Residential suburb in Nairobi

Loresho is an affluent neighbourhood in the city of Nairobi. It is approximately 7.5 km northwest of the central business district of Nairobi.

==Location==
Loresho is located approximately 7.5 km northwest of Nairobi's central business district. It borders the Lower Kabete and the Kitisuru neighbourhoods. Loresho together with Kitisuru and Kyuna sub-locations form the Kitisuru Ward of Nairobi City County.

==Overview==
Loresho is derived from the Maasai word Oloresho. The land on the present-day Loresho was a Maasai grassland prior to the 1920s, when it was taken over by the British settler Hugh Cholmondeley, 3rd Baron Delamere. Due to the high altitude, with a cool climate the area enjoyed, Cholmondeley put up an expansive coffee estate of 400 acres and built a home with views of Mount Kenya in 1928. After Cholmondeley's death in 1931, the land was auctioned and put up for sale to clear debts that he had acquired. Several African labourers who lived in the estate relocated to other places such as Kangemi.

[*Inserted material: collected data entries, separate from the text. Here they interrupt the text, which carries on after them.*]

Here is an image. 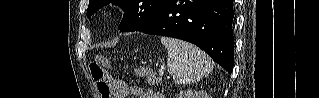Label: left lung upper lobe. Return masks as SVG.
Returning a JSON list of instances; mask_svg holds the SVG:
<instances>
[{
  "label": "left lung upper lobe",
  "instance_id": "left-lung-upper-lobe-1",
  "mask_svg": "<svg viewBox=\"0 0 319 98\" xmlns=\"http://www.w3.org/2000/svg\"><path fill=\"white\" fill-rule=\"evenodd\" d=\"M110 2L121 6L125 11L123 20L118 26L120 32H130L147 24L163 0H90L87 9L88 18Z\"/></svg>",
  "mask_w": 319,
  "mask_h": 98
}]
</instances>
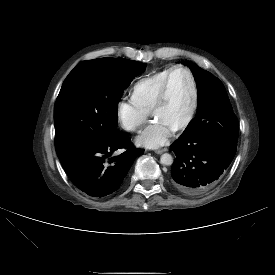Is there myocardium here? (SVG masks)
<instances>
[{
  "instance_id": "f54148a6",
  "label": "myocardium",
  "mask_w": 275,
  "mask_h": 275,
  "mask_svg": "<svg viewBox=\"0 0 275 275\" xmlns=\"http://www.w3.org/2000/svg\"><path fill=\"white\" fill-rule=\"evenodd\" d=\"M177 70H183L188 74L189 79H190L191 88H192V95H193L191 108L189 110L187 117L184 119V121L182 123H180L174 129V131L179 132V131H183L184 129H186L190 125L192 120L194 119V116L196 114L197 107H198V100H199L196 80H195V77H194L192 71L188 67L183 66V65H176L170 69L167 76L165 77V80H164L162 87L159 91L157 99L151 109V113L153 114L155 111H157L159 108H161L164 105V103L166 102L170 78H171L172 74Z\"/></svg>"
}]
</instances>
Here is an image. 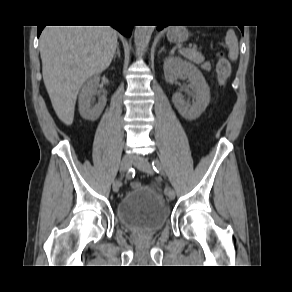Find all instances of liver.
Returning a JSON list of instances; mask_svg holds the SVG:
<instances>
[{"label":"liver","mask_w":292,"mask_h":292,"mask_svg":"<svg viewBox=\"0 0 292 292\" xmlns=\"http://www.w3.org/2000/svg\"><path fill=\"white\" fill-rule=\"evenodd\" d=\"M117 32L110 26H46L39 48L46 90L58 118L71 125L83 83L111 63Z\"/></svg>","instance_id":"liver-1"}]
</instances>
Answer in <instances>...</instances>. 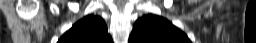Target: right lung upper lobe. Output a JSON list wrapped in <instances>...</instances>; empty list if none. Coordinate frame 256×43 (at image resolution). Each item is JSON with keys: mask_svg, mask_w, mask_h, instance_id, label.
<instances>
[{"mask_svg": "<svg viewBox=\"0 0 256 43\" xmlns=\"http://www.w3.org/2000/svg\"><path fill=\"white\" fill-rule=\"evenodd\" d=\"M58 43H112L101 17L88 15L72 26Z\"/></svg>", "mask_w": 256, "mask_h": 43, "instance_id": "cb5924a9", "label": "right lung upper lobe"}]
</instances>
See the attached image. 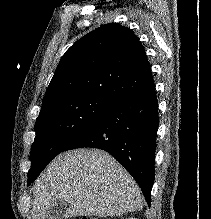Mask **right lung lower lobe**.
Returning a JSON list of instances; mask_svg holds the SVG:
<instances>
[{
    "label": "right lung lower lobe",
    "mask_w": 211,
    "mask_h": 219,
    "mask_svg": "<svg viewBox=\"0 0 211 219\" xmlns=\"http://www.w3.org/2000/svg\"><path fill=\"white\" fill-rule=\"evenodd\" d=\"M158 125V101L152 81L115 103L64 151L83 147L107 151L132 175L150 206Z\"/></svg>",
    "instance_id": "obj_1"
}]
</instances>
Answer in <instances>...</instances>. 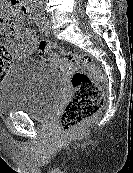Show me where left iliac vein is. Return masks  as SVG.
I'll use <instances>...</instances> for the list:
<instances>
[{"mask_svg": "<svg viewBox=\"0 0 133 173\" xmlns=\"http://www.w3.org/2000/svg\"><path fill=\"white\" fill-rule=\"evenodd\" d=\"M44 33L48 34L51 31V22L48 18L45 19V24H44Z\"/></svg>", "mask_w": 133, "mask_h": 173, "instance_id": "1", "label": "left iliac vein"}]
</instances>
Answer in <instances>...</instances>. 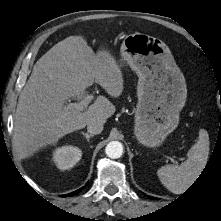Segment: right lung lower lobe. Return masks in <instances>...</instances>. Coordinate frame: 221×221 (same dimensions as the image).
<instances>
[{"mask_svg":"<svg viewBox=\"0 0 221 221\" xmlns=\"http://www.w3.org/2000/svg\"><path fill=\"white\" fill-rule=\"evenodd\" d=\"M80 190H81V189H78V190H76V191H74V192H72V193H69V194H67V195H63V196H73V195L79 193Z\"/></svg>","mask_w":221,"mask_h":221,"instance_id":"98d812e1","label":"right lung lower lobe"}]
</instances>
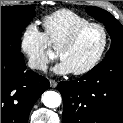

With the breakup of the estate, settler families acquired plots and individuals' homes in Kibagare Valley. By the 1960s Loresho was managed by the Loresho Housing Company which built four-bedroom single family bungalows. Occupation started in the 1970s, for anyone who could afford the mortgage, making Loresho the first non-segregated estate in Nairobi.

Loresho is zoned as a low-density neighbourhood with single family residential units allowed to be built within the estate.

Loresho Ridge estate in Loresho is a housing project that was actualised by the Kenya Power Pension Fund that consists of 170 housing units, a commercial center and a kindergarten school.

As per the 2019 census, the Loresho location has a population of 21,036, and a population density of 2,316 per square kilometre in a land area of 9.1km^{2}.